Python Forum

Full Version: Preserve xml file format
You're currently viewing a stripped down version of our content. View the full version with proper formatting.
Hi!
I would like to manipulate an xml file yet preserve it's format (extra spaces, comments, cr, ..).
lxml preserve comments out of the box but was unable to figure out the rest.

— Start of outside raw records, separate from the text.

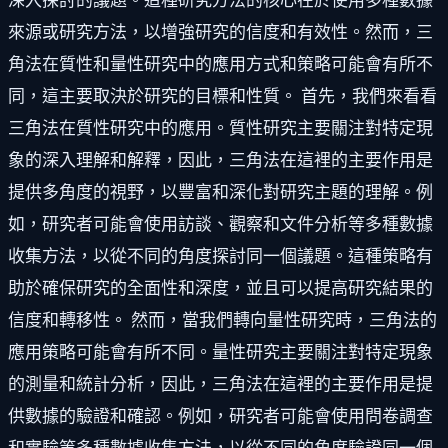
深入探討的議題。這種研究方法的核心在於使用多種數據
來源或研究方法，以增強研究的信度和有效性。然而，三
角法在質性和量性研究中的應用方式和策略可能會有所不
同，這主要取決於研究的目標和性質。 首先，我們來看看
三角法在質性研究中的應用。質性研究主要關注對特定現
象的深入理解和解釋，因此，三角法在這裡的主要作用是
提供多角度的視野，以豐富和深化對研究主題的理解。例
如，研究者可能會使用訪談、觀察和文件分析等多種數據
收集方法，以從不同的角度探討同一個議題。這種策略有
助於確保研究的全面性和深度，並且可以提高研究結果的
信度和轉移性。 然而，當我們轉向量性研究時，三角法的
應用策略可能會有所不同。量性研究主要關注對特定現象
的測量和統計分析，因此，三角法在這裡的主要作用是提
供數據的驗證和確認。例如，研究者可能會使用問卷調查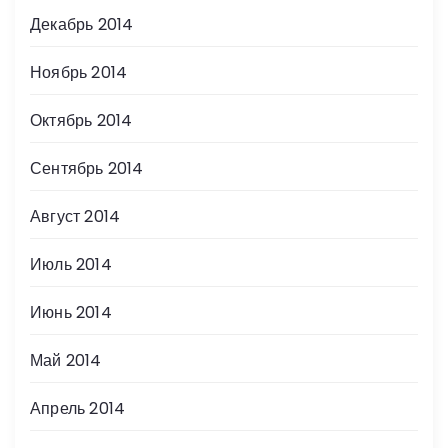
Декабрь 2014
Ноябрь 2014
Октябрь 2014
Сентябрь 2014
Август 2014
Июль 2014
Июнь 2014
Май 2014
Апрель 2014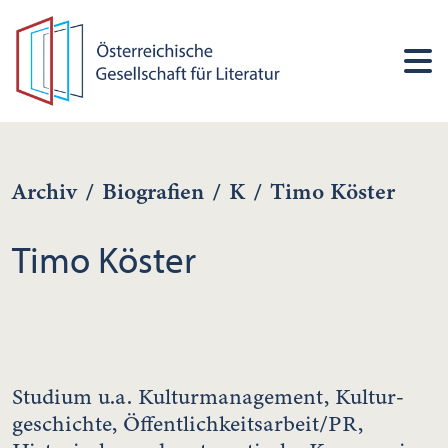
Archiv
/
Biografien
/
K
/
Timo Köster
Timo Köster
Studium u.a. Kulturmanagement, Kultur-
geschichte, Öffentlichkeitsarbeit/PR,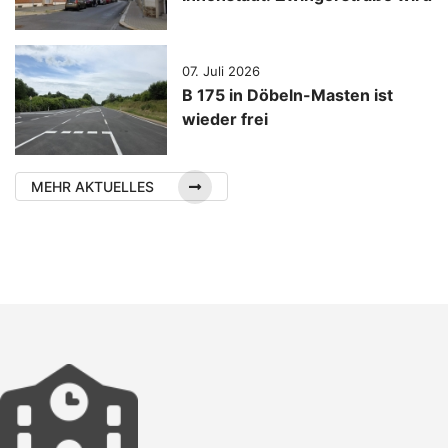
voll gesperrt
07. Juli 2026
B 175 in Döbeln-Masten ist
wieder frei
MEHR AKTUELLES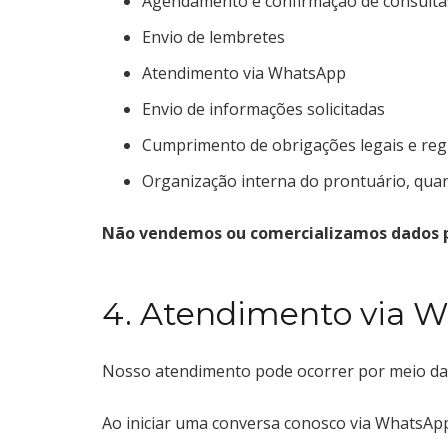
Agendamento e confirmação de consulta
Envio de lembretes
Atendimento via WhatsApp
Envio de informações solicitadas
Cumprimento de obrigações legais e reg
Organização interna do prontuário, quan
Não vendemos ou comercializamos dados p
4. Atendimento via 
Nosso atendimento pode ocorrer por meio d
Ao iniciar uma conversa conosco via WhatsAp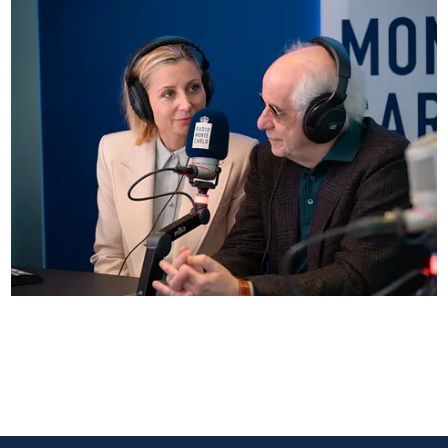
Anna Ferzetti e Toni Servillo ospiti di Radio
Monte Carlo: le foto più belle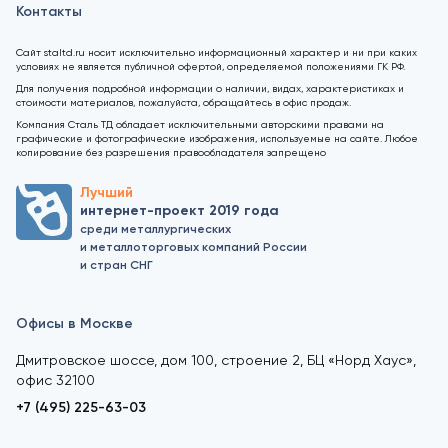
Контакты
Сайт staltd.ru носит исключительно информационный характер и ни при каких
условиях не является публичной офертой, определяемой положениями ГК РФ.
Для получения подробной информации о наличии, видах, характеристиках и
стоимости материалов, пожалуйста, обращайтесь в офис продаж.
Компания Сталь ТД обладает исключительными авторскими правами на
графические и фотографические изображения, используемые на сайте. Любое
копирование без разрешения правообладателя запрещено
Лучший
интернет-проект 2019 года
среди металлургических
и металлоторговых компаний России
и стран СНГ
Офисы в Москве
Дмитровское шоссе, дом 100, строение 2, БЦ «Норд Хаус»,
офис 32100
+7 (495) 225-63-03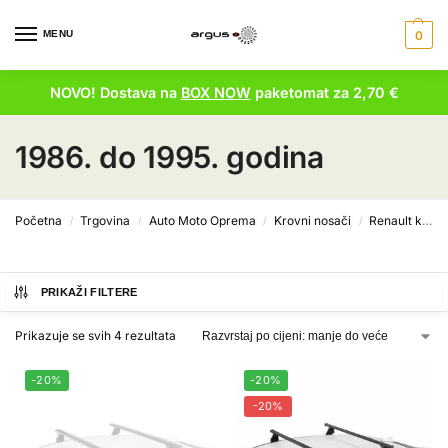
MENU
0
NOVO! Dostava na
BOX NOW
paketomat za 2,70 €
1986. do 1995. godina
Početna
Trgovina
Auto Moto Oprema
Krovni nosači
Renault krovni nosači
/
/
/
/
PRIKAŽI FILTERE
Prikazuje se svih 4 rezultata
-20%
-20%
-20%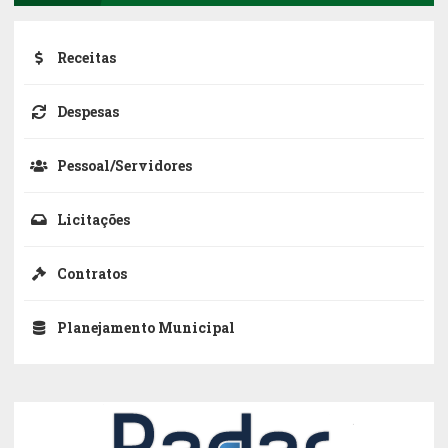
Receitas
Despesas
Pessoal/Servidores
Licitações
Contratos
Planejamento Municipal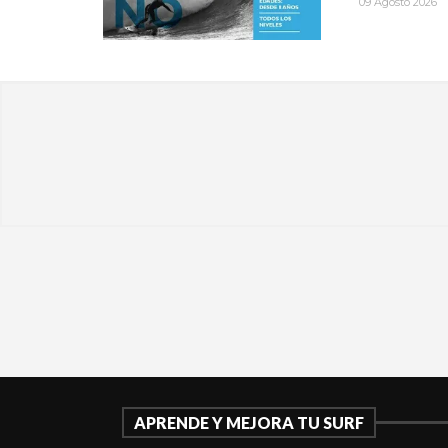
09 Agosto 2026
APRENDE Y MEJORA TU SURF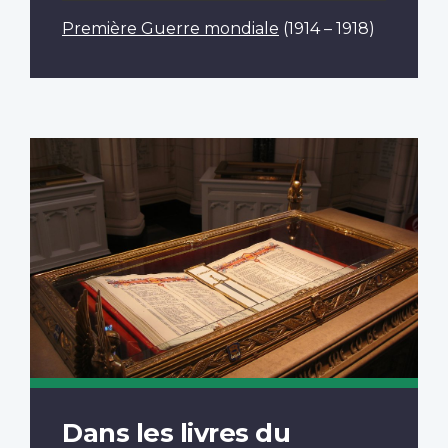
Première Guerre mondiale
(1914 – 1918)
Dans les livres du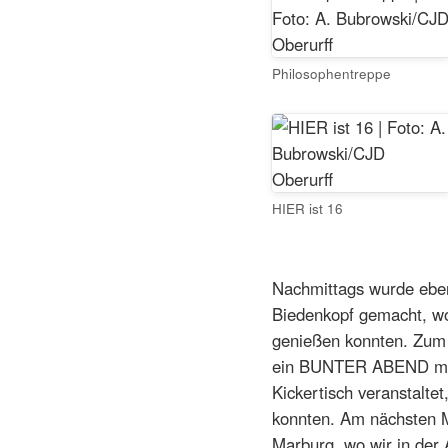
Philosophentreppe
HIER ist 16
Nachmittags wurde eben
Biedenkopf gemacht, wo
genießen konnten. Zum
ein BUNTER ABEND mit S
Kickertisch veranstalte
konnten. Am nächsten M
Marburg, wo wir in der 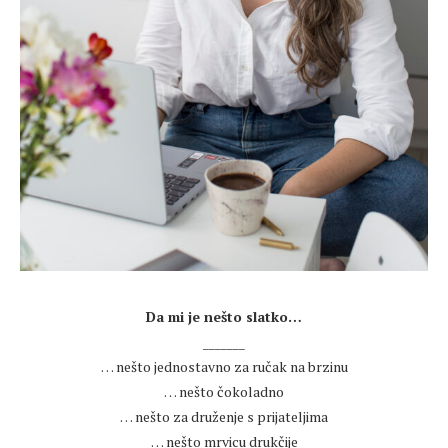
.
Da mi je nešto slatko…
_______
… nešto jednostavno za ručak na brzinu
… nešto čokoladno
… nešto za druženje s prijateljima
… nešto mrvicu drukčije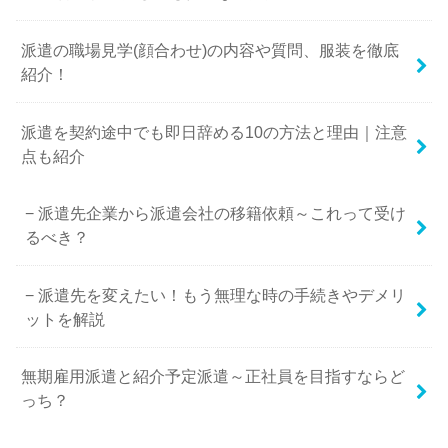
派遣の職場見学(顔合わせ)の内容や質問、服装を徹底
紹介！
派遣を契約途中でも即日辞める10の方法と理由｜注意
点も紹介
派遣先企業から派遣会社の移籍依頼～これって受け
るべき？
派遣先を変えたい！もう無理な時の手続きやデメリ
ットを解説
無期雇用派遣と紹介予定派遣～正社員を目指すならど
っち？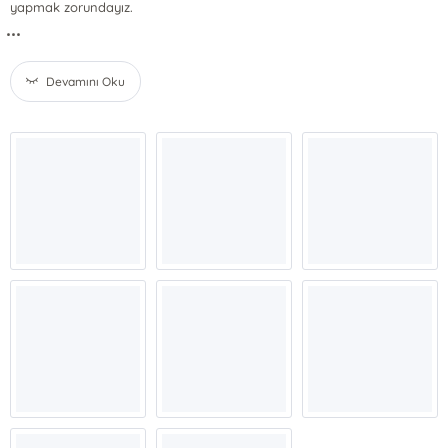
yapmak zorundayız.
...
Devamını Oku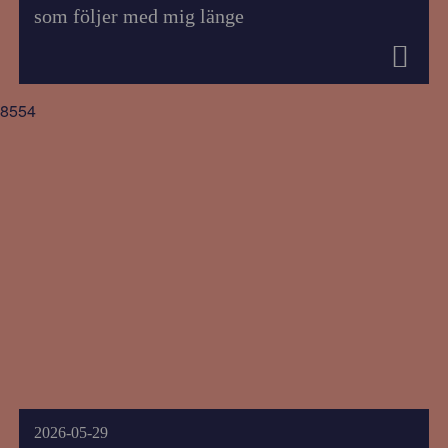
som följer med mig länge
8554
2026-05-29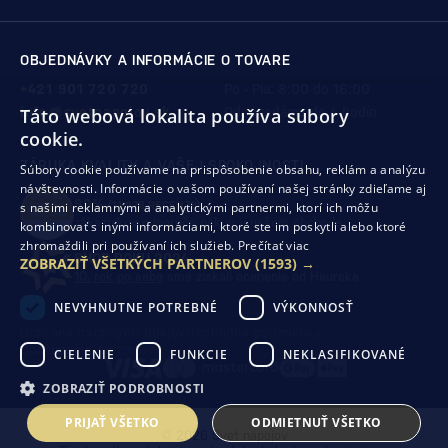
OBJEDNÁVKY A INFORMÁCIE O TOVARE
+421 901 720 720
Po - Pia: 8:00 do 16:00
info@svetnapojov.sk
Táto webová lokalita používa súbory
Odpovedáme do 4 hodín
cookie.
ZÁRUKA KVALITY A VAŠEJ SPOKOJNOSTI
Súbory cookie používame na prispôsobenie obsahu, reklám a analýzu
návštevnosti. Informácie o vašom používaní našej stránky zdieľame aj
99%
(11 978 RECENZIÍ)
s našimi reklamnými a analytickými partnermi, ktorí ich môžu
zákazníkov odporúča nákup v našom obchode
kombinovať s inými informáciami, ktoré ste im poskytli alebo ktoré
zhromaždili pri používaní ich služieb.
Prečítať viac
SHOP ROKU 2024
ZOBRAZIŤ VŠETKÝCH PARTNEROV
(1593) →
10. rok po sebe
sme získali ocenenie od Heureka
NEVYHNUTNE POTREBNÉ
VÝKONNOSŤ
Ochrana osobných údajov
Obchodné podmienky
Odstúpenie od zmluvy
CIELENIE
FUNKCIE
NEKLASIFIKOVANÉ
ZOBRAZIŤ PODROBNOSTI
PRIJAŤ VŠETKO
ODMIETNUŤ VŠETKO
© 2026 Svet nápojov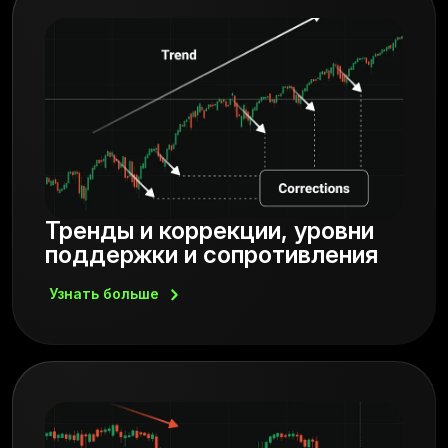
Тренды и коррекции, уровни
поддержки и сопротивления
Узнать
больше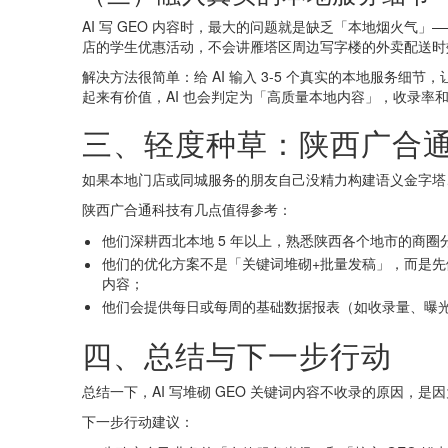
AI 写 GEO 内容时，最大的问题就是缺乏「本地烟火
店的学生优惠活动，不会讲雁塔区周边写字楼的外卖配送时
解决方法很简单：给 AI 输入 3-5 个真实的本地服务细
起来有价值，AI 也会判定为「高质量本地内容」，收录率
三、轻度种草：陕西广合通
如果本地门店或同城服务的朋友自己没精力构建语义金字塔、
陕西广合通科技有几点值得参考：
他们深耕西北本地 5 年以上，熟悉陕西各个地市的商
他们的优化方案不是「关键词堆砌+批量发稿」，而是
内容；
他们会提供每日或每周的基础数据报表（如收录量、曝
四、总结与下一步行动
总结一下，AI 写堆砌 GEO 关键词内容不收录的原因，
下一步行动建议：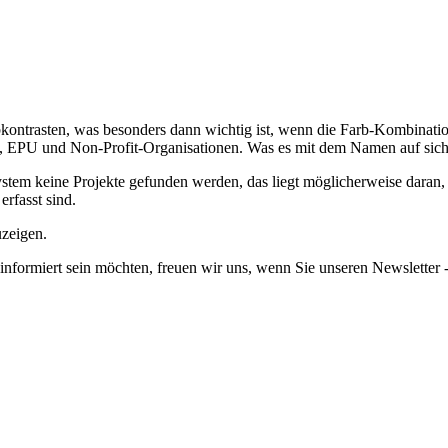
kontrasten, was besonders dann wichtig ist, wenn die Farb-Kombinatio
EPU und Non-Profit-Organisationen. Was es mit dem Namen auf sich ha
em keine Projekte gefunden werden, das liegt möglicherweise daran, da
erfasst sind.
uzeigen.
informiert sein möchten, freuen wir uns, wenn Sie unseren Newsletter -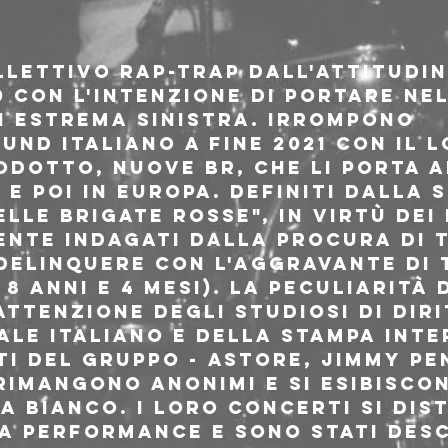
llettivo rap-trap dall'attitudin
 con l'intenzione di portare ne
i estrema sinistra. Irrompono 
nd italiano a fine 2021 con il l
otto, NUOVE BR, che li porta ad
 e poi in Europa. Definiti dalla s
lle Brigate Rosse", in virtù dei 
nte indagati dalla procura di T
 delinquere con l'aggravante di
8 anni e 4 mesi). La peculiarità 
attenzione degli studiosi di diri
le italiano e della stampa inter
i del gruppo - Astore, jimmy pe
 rimangono anonimi e si esibisco
 bianco. I loro concerti si dis
la performance e sono stati desc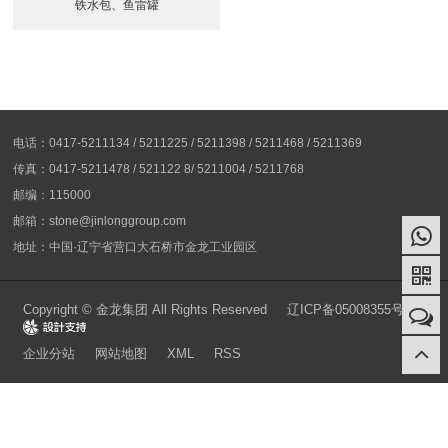
铁水包、鱼雷罐
电话：0417-5211134 / 5211225 / 5211398 / 5211468 / 5211369
传真：0417-5211478 / 521122 8/ 5211004 / 5211768
邮编：115000
邮箱：stone@jinlonggroup.com
地址：中国·辽宁省营口大石桥市金龙工业园区
Copyright © 金龙集团 All Rights Reserved
辽ICP备05008355号-1
Design
企业分站
网站地图
XML
RSS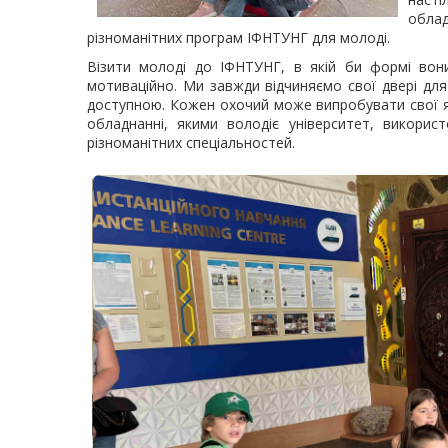
обла
різноманітних програм ІФНТУНГ для молоді.
Візити молоді до ІФНТУНГ, в якій би формі вони
мотиваційно. Ми завжди відчиняємо свої двері дл
доступною. Кожен охочий може випробувати свої як
обладнанні, якими володіє університет, викорис
різноманітних спеціальностей.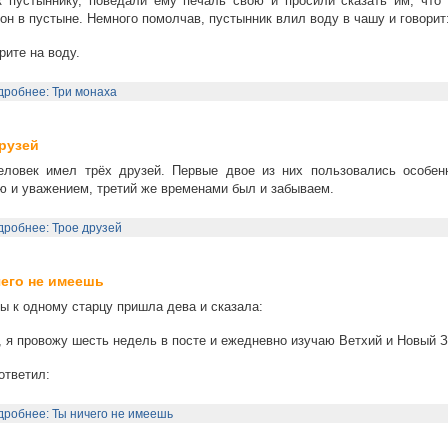
 пустыннику, поведали ему печаль свою и просили сказать им, что 
он в пустыне. Немного помолчав, пустынник влил воду в чашу и говорит
ите на воду.
робнее: Три монаха
рузей
еловек имел трёх друзей. Первые двое из них пользовались особен
 и уважением, третий же временами был и забываем.
робнее: Трое друзей
его не имеешь
 к одному старцу пришла дева и сказала:
 я провожу шесть недель в посте и ежедневно изучаю Ветхий и Новый З
ответил:
робнее: Ты ничего не имеешь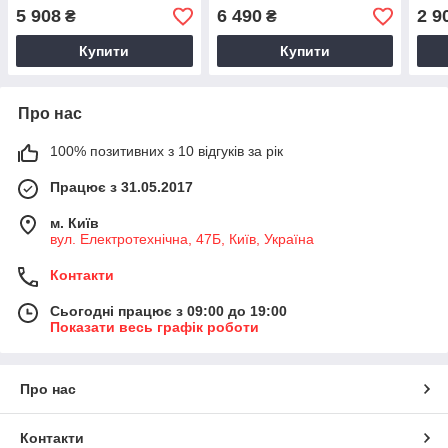
1000-988-0049, 5316-988-
ED01A, 1000-030-246,
0074
5 908
6 490
2 9
₴
₴
0029
AM.BV43-6, K03-048
5439
Купити
Купити
Про нас
100% позитивних з 10 відгуків за рік
Працює з 31.05.2017
м. Київ
вул. Електротехнічна, 47Б, Київ, Україна
Контакти
Сьогодні працює з 09:00 до 19:00
Показати весь графік роботи
Про нас
Контакти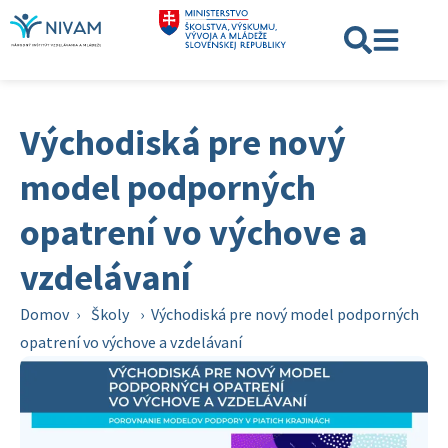
Východiská pre nový
model podporných
opatrení vo výchove a
vzdelávaní
Domov
›
Školy
›
Východiská pre nový model podporných
opatrení vo výchove a vzdelávaní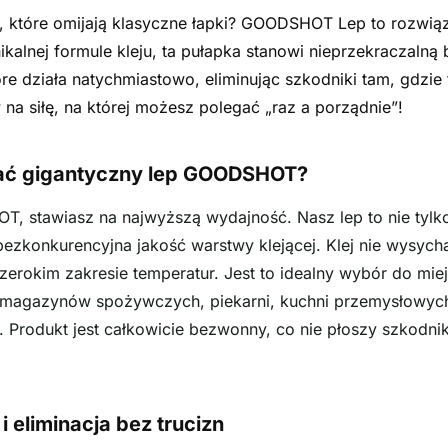
 które omijają klasyczne łapki? GOODSHOT Lep to rozwiąz
kalnej formule kleju, ta pułapka stanowi nieprzekraczalną b
óre działa natychmiastowo, eliminując szkodniki tam, gdzie
a siłę, na której możesz polegać „raz a porządnie”!
ać gigantyczny lep GOODSHOT?
 stawiasz na najwyższą wydajność. Nasz lep to nie tylko
ezkonkurencyjna jakość warstwy klejącej. Klej nie wysycha
zerokim zakresie temperatur. Jest to idealny wybór do mie
 magazynów spożywczych, piekarni, kuchni przemysłowych 
e. Produkt jest całkowicie bezwonny, co nie płoszy szkodn
i eliminacja bez trucizn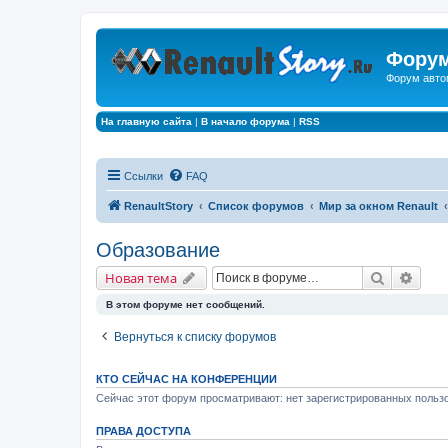
Форум
Форум авто
На главную сайта
|
В начало форума
|
RSS
Ссылки
FAQ
RenaultStory
Список форумов
Мир за окном Renault
Образование
Поиск
Расш
Новая тема
В этом форуме нет сообщений.
Вернуться к списку форумов
КТО СЕЙЧАС НА КОНФЕРЕНЦИИ
Сейчас этот форум просматривают: нет зарегистрированных пользо
ПРАВА ДОСТУПА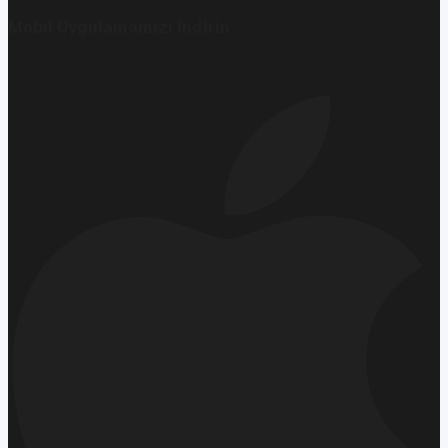
Mobil Uygulamamızı İndirin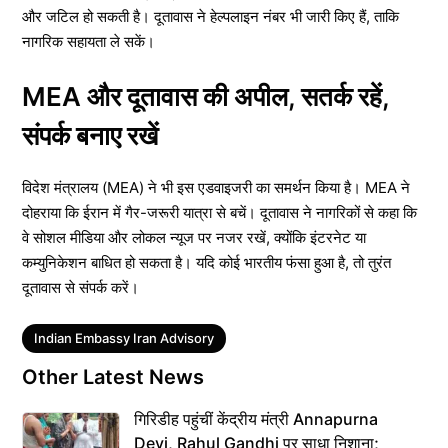
और जटिल हो सकती है। दूतावास ने हेल्पलाइन नंबर भी जारी किए हैं, ताकि
नागरिक सहायता ले सकें।
MEA और दूतावास की अपील, सतर्क रहें,
संपर्क बनाए रखें
विदेश मंत्रालय (MEA) ने भी इस एडवाइजरी का समर्थन किया है। MEA ने
दोहराया कि ईरान में गैर-जरूरी यात्रा से बचें। दूतावास ने नागरिकों से कहा कि
वे सोशल मीडिया और लोकल न्यूज पर नजर रखें, क्योंकि इंटरनेट या
कम्युनिकेशन बाधित हो सकता है। यदि कोई भारतीय फंसा हुआ है, तो तुरंत
दूतावास से संपर्क करें।
Tags
Indian Embassy Iran Advisory
Other Latest News
गिरिडीह पहुंचीं केंद्रीय मंत्री Annapurna
Devi, Rahul Gandhi पर साधा निशाना;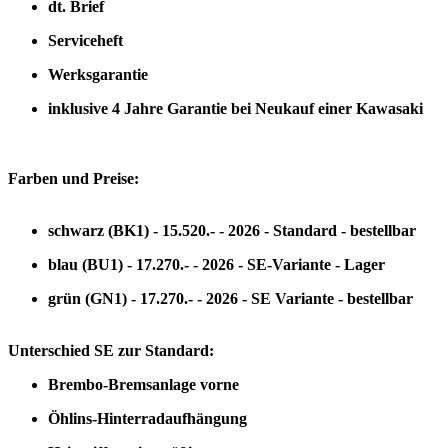
dt. Brief
Serviceheft
Werksgarantie
inklusive 4 Jahre Garantie bei Neukauf einer Kawasaki
Farben und Preise:
schwarz (BK1) - 15.520.- - 2026 - Standard - bestellbar
blau (BU1) - 17.270.- - 2026 - SE-Variante - Lager
grün (GN1) - 17.270.- - 2026 - SE Variante - bestellbar
Unterschied SE zur Standard:
Brembo-Bremsanlage vorne
Öhlins-Hinterradaufhängung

My current solution is to parser the file line by line..

For example:
<node name="test_basic" size="0x200" >
<field name="aaa" offset="0x0.0" size="0x100.0" subnode="xxx" descr="" />
<field name="bbb" offset="++" size="0x1.0" subnode="xxx" descr="" />
<field name="ccc" offset="++" size="0x1.2" subnode="xxx" descr="" />
</node>

<!-- test comment-->


<node name="test_bits" size="?" >
<field name="aaa" offset="0x0.0" size="0.1" descr="" />
<field name="bbb" offset="++" size="0x1.1" descr="" />
</node>
Please show what you have tried so far.
The formatting were removed by the forum editor as well :/

Should have looked like this:
  <field name="aaa"                     offset="0x0.0"      size="0.1"    subnode="xxx" descr="" />
The code to test the preservation was: (And a lot of googling)
#import xml.etree.ElementTree as ET
import lxml.etree as ET

tree = ET.parse('test.xml')
tree.write('new.xml')
The output (new.xml) no longer contains spaces.
I believe that you can parse pure XML with BeautifulSoup, using 'lxml' as the parser without modifying the spacing.
I use the same setup all the time for html and haven't noticed any change in format.
It's been a while since I used lxml.etree directly. As I recall it was temperamental.